To manage your cash flow more effectively, the aim is to have more money coming in at any one time, than going out. However, it’s wrong to think that just because you’ve more money coming at any one time, than going out, you've effectively managed your cash flow, as this is easily achieved when sales are on the increase. 

Problem is that during the boom times, business cash flows appeared healthy. When the reality for many businesses was, that costs (especially indirect costs such as wages and rent) were spiralling out of control and were actually being financed out of future sales rather than current sales. 



path said:


> Tennant next door paying 20k less than me so I am now bleeding cash. Turnover seems to be down 25% - 30% on non Food Retailing.


Rent is a fixed overhead. During the boom even if businesses were managing their cash flow and current sales income covered this cost, now many businesses sales are substantially lower but their rent hasn't been reduced or not reduced enough so as not to erode profits and cash. Path, on price per sq ft are you paying more than the other tennant and if so have you tried renegotiating your rent?


----------



## path (19 May 2009)

Bookkeepers said:


> Problem is that during the boom times, business cash flows appeared healthy. When the reality for many businesses was, that costs (especially indirect costs such as wages and rent) were spiralling out of control and were actually being financed out of future sales rather than current sales.
> 
> 
> Rent is a fixed overhead. During the boom even if businesses were managing their cash flow and current sales income covered this cost, now many businesses sales are substantially lower but their rent hasn't been reduced or not reduced enough so as not to erode profits and cash. Path, on price per sq ft are you paying more than the other tennant and if so have you tried renegotiating your rent?


 
Have tried to talk to the Landlord but the reduction on offer is nowhere near what is needed for my survival. All Costs have been shredded, I have now work for 3 months with one day off per month but the larger decision will be made this evening.

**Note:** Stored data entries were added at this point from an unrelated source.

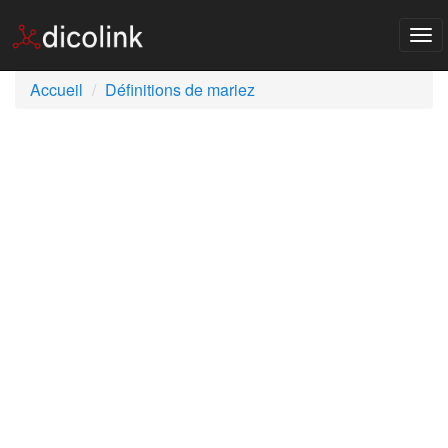
Tog
nav
Accueil
Définitions de mariez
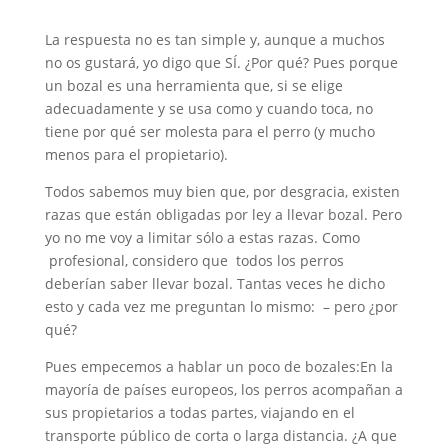
La respuesta no es tan simple y, aunque a muchos
no os gustará, yo digo que SÍ. ¿Por qué? Pues porque
un bozal es una herramienta que, si se elige
adecuadamente y se usa como y cuando toca, no
tiene por qué ser molesta para el perro (y mucho
menos para el propietario).
Todos sabemos muy bien que, por desgracia, existen
razas que están obligadas por ley a llevar bozal. Pero
yo no me voy a limitar sólo a estas razas. Como
profesional, considero que todos los perros
deberían saber llevar bozal. Tantas veces he dicho
esto y cada vez me preguntan lo mismo: – pero ¿por
qué?
Pues empecemos a hablar un poco de bozales:En la
mayoría de países europeos, los perros acompañan a
sus propietarios a todas partes, viajando en el
transporte público de corta o larga distancia. ¿A que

Retailing is becoming unsustainable and imo small retailers are looking at choices such as pay rent or buy the dinner.


----------



## ccbkd (20 May 2009)

NicolaM said:


> My boyfriend works in recruitment.
> 
> His company are now starting to see more work come in (although obviously much reduced+++ than previously)
> 
> Nicola


 
I am really surprised the recruitment industry still even exists, who wants to go through a middleman and pay a premium to get staff surely qualified staff are banging down the doors of employers with CVs.


----------